Aunque todavía estoy a tiempo de montar aquel bar.

miércoles, 4 de mayo de 2016

Extraño

“Mientras estés lejos de tu hogar, siempre serás un extraño”. Las palabras que me dedicó aquel hombre hace ya un tiempo no dejan de perseguirme. Las veo escritas en cada cristal de los escaparates de las tiendas cerradas a una hora temprana, susurradas en cada conversación que no llego a entender por completo, grabadas en cada costumbre nueva que veo cada día… Las siento en cada rostro nuevo que veo, con facciones distintas a las que tenía registradas como cotidianas, en las expresiones que para mí no tienen sentido y en las miradas que a veces me dedica la gente. Sobre todo en las miradas. Esas miradas de desconocimiento, de falta de empatía y en más ocasiones de las que antes era consciente, de desaprobación. Y cada vez que me topo con una de esas miradas, parece que los labios de quien me la dedica se tornan para decir las palabras que me dijo aquel hombre: “mientras estés lejos de tu hogar, siempre serás un extraño”.

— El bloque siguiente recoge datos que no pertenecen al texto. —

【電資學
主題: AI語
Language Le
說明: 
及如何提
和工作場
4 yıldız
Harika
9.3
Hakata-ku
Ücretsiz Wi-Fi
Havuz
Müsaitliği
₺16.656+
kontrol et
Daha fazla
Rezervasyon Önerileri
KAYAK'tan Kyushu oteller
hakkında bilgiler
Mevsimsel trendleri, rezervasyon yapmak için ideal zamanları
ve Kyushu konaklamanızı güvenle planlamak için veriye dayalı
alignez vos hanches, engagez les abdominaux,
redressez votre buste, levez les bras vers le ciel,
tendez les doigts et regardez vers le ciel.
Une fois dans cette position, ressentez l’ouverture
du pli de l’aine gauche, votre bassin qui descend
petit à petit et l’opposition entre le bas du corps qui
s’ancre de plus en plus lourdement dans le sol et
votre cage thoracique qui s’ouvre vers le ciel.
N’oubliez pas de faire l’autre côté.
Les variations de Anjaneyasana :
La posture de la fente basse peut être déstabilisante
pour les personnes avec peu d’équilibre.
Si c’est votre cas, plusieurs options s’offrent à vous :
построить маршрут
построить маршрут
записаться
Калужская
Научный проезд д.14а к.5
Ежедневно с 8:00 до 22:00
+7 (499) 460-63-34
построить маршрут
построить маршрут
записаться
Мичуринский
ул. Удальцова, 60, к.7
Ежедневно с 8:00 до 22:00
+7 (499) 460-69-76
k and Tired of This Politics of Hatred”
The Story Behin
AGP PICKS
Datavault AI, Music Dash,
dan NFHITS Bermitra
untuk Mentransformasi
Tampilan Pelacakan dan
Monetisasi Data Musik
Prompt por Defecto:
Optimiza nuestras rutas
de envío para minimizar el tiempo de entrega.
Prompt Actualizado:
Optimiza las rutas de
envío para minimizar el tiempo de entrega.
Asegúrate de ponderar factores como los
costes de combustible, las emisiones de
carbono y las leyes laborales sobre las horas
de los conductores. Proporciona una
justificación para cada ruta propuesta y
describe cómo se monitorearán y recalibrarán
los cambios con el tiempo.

En realidad, va más allá. Aquella frase reaparece en mi mente cada vez que hablo, toscamente, en un idioma que no es innato para mí. Se muestran cada vez que cometo un error al hablar, cada vez que mi lengua se enreda con una palabra, cada vez que no sé cómo pronunciar lo que deseo decir a continuación. Y se graban a fuego cada vez que alguien, bien intencionadamente, me excusa alegando que “no soy de aquí”, “no comprendo”, “no voy a entender correctamente a mi interlocutor”, o simplemente remarca las palabras mientras las acompaña con gestos más propios de un mimo que de una conversación al uso y me observa con un denotado y extraño sentimiento de compasión. Supongo que lo peor no son las cosas que dicen, sino las cosas que no dicen, y que quedan reflejadas en las miradas. Sobre todo en las miradas.

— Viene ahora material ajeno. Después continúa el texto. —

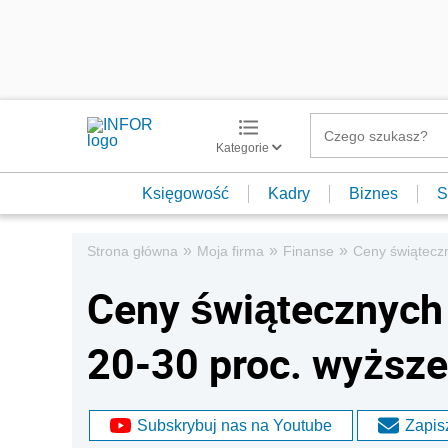
Kategorie
Księgowość
Kadry
Biznes
S
»
»
»
Strona główna
Moja firma
Finanse
Ceny świąteczn
Ceny świątecznych
20-30 proc. wyższe
Subskrybuj nas na Youtube
Zapisz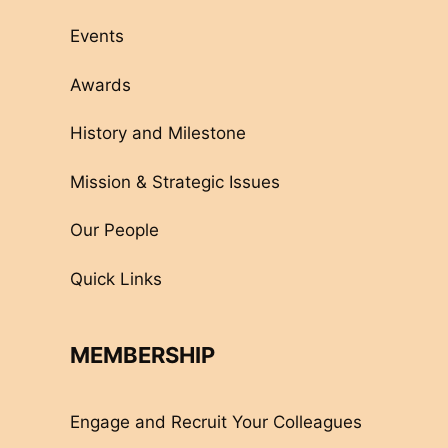
Events
Awards
History and Milestone
Mission & Strategic Issues
Our People
Quick Links
MEMBERSHIP
Engage and Recruit Your Colleagues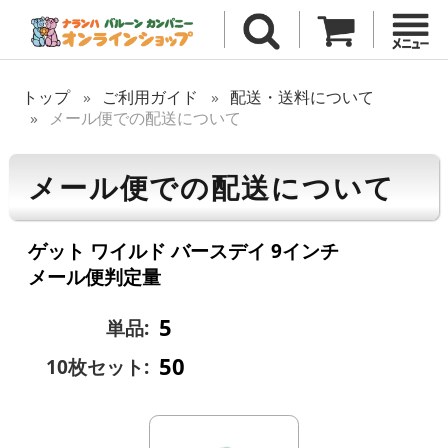
トップ
ご利用ガイド
配送・送料について
メール便での配送について
メール便での配送について
ゲット ワイルド バースデイ 9インチ
メール便判定量
5
単品:
50
10枚セット: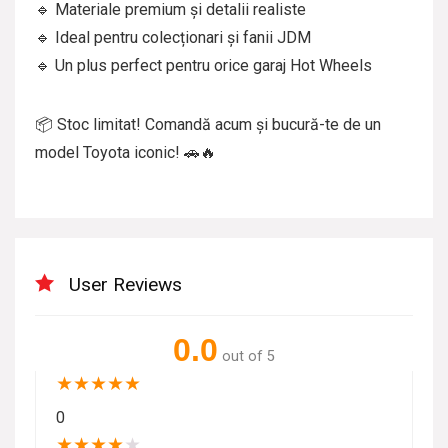
🔹 Materiale premium și detalii realiste
🔹 Ideal pentru colecționari și fanii JDM
🔹 Un plus perfect pentru orice garaj Hot Wheels
📦 Stoc limitat! Comandă acum și bucură-te de un
model Toyota iconic! 🚗🔥
User Reviews
0.0
out of 5
★
★
★
★
★
0
★
★
★
★
★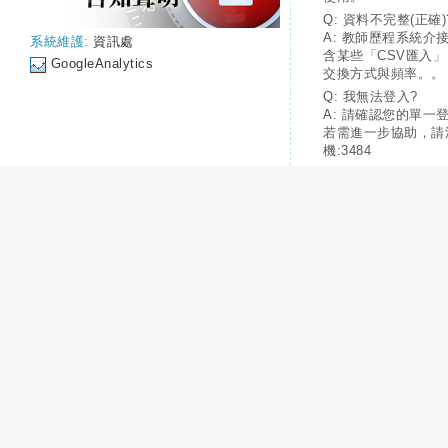
Q: 資料不完整(正確)
A: 教師歷程系統介
系統維護:
資訊處
含某些「CSV匯入
GoogleAnalytics
交換方式與頻率。。
Q: 我無法登入?
A: 請確認您的單一
若需進一步協助，請
機:3484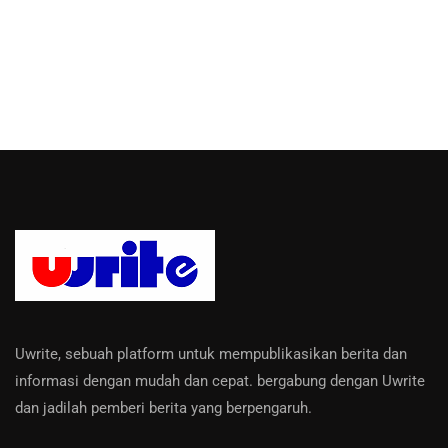
Uwrite, sebuah platform untuk mempublikasikan berita dan
informasi dengan mudah dan cepat. bergabung dengan Uwrite
dan jadilah pemberi berita yang berpengaruh.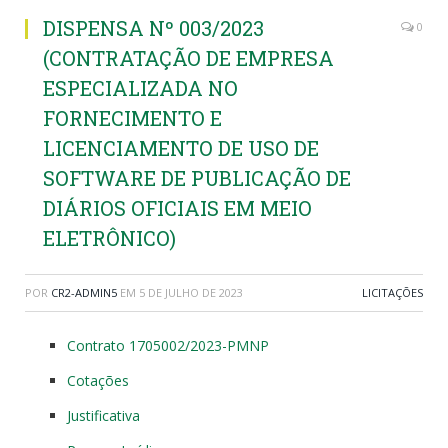
DISPENSA Nº 003/2023
0
(CONTRATAÇÃO DE EMPRESA
ESPECIALIZADA NO
FORNECIMENTO E
LICENCIAMENTO DE USO DE
SOFTWARE DE PUBLICAÇÃO DE
DIÁRIOS OFICIAIS EM MEIO
ELETRÔNICO)
POR
CR2-ADMIN5
EM
5 DE JULHO DE 2023
LICITAÇÕES
Contrato 1705002/2023-PMNP
Cotações
Justificativa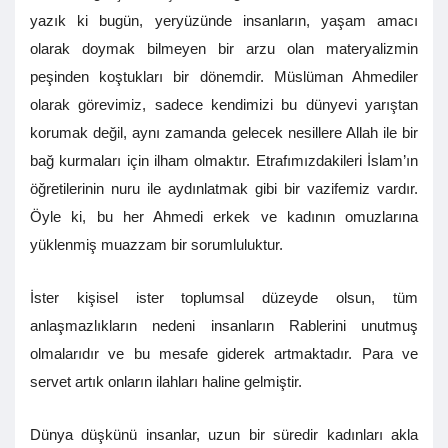
yazık ki bugün, yeryüzünde insanların, yaşam amacı
olarak doymak bilmeyen bir arzu olan materyalizmin
peşinden koştukları bir dönemdir. Müslüman Ahmediler
olarak görevimiz, sadece kendimizi bu dünyevi yarıştan
korumak değil, aynı zamanda gelecek nesillere Allah ile bir
bağ kurmaları için ilham olmaktır. Etrafımızdakileri İslam’ın
öğretilerinin nuru ile aydınlatmak gibi bir vazifemiz vardır.
Öyle ki, bu her Ahmedi erkek ve kadının omuzlarına
yüklenmiş muazzam bir sorumluluktur.
İster kişisel ister toplumsal düzeyde olsun, tüm
anlaşmazlıkların nedeni insanların Rablerini unutmuş
olmalarıdır ve bu mesafe giderek artmaktadır. Para ve
servet artık onların ilahları haline gelmiştir.
Dünya düşkünü insanlar, uzun bir süredir kadınları akla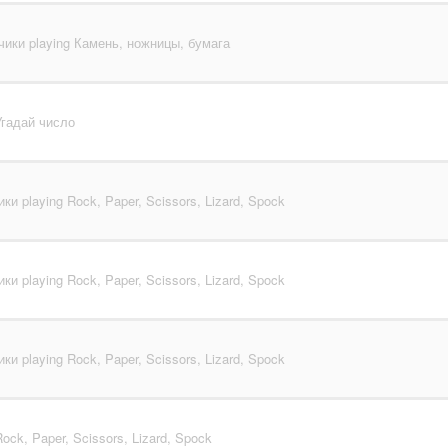
ики playing Камень, ножницы, бумага
 Угадай число
ки playing Rock, Paper, Scissors, Lizard, Spock
ки playing Rock, Paper, Scissors, Lizard, Spock
ки playing Rock, Paper, Scissors, Lizard, Spock
Rock, Paper, Scissors, Lizard, Spock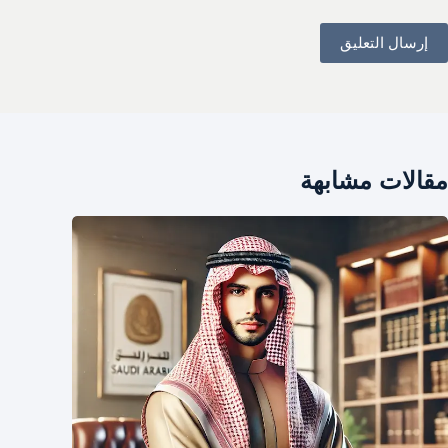
إرسال التعليق
مقالات مشابهة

Y sin embargo, va todavía más allá. Puesto que aquella frase reaparece en mi mente cada vez que soy consciente de lo rápido que corre el tiempo, y lo que ello conlleva. Y es que sé de buena tinta que cuanto más tiempo esté alejado de lo que la gente considera mi hogar, más extraño seré allí una vez esté de vuelta. Que una vez de vuelta, arrastraré costumbres, expresiones, e incluso manías que en el punto de partida serán miradas con extrañeza y recelo, y que las reacciones del resto harán que me incomode hasta el punto de no sentirme del todo bien recibido. ¿En qué me convierte eso? Hay noches en las que las palabras que me dedicó aquel hombre son recordadas con fuerza dentro de mi mente, y hace que me cuestione si no habré firmado una sentencia en la que me convierte a partir de ahora en un extraño allá a donde vaya.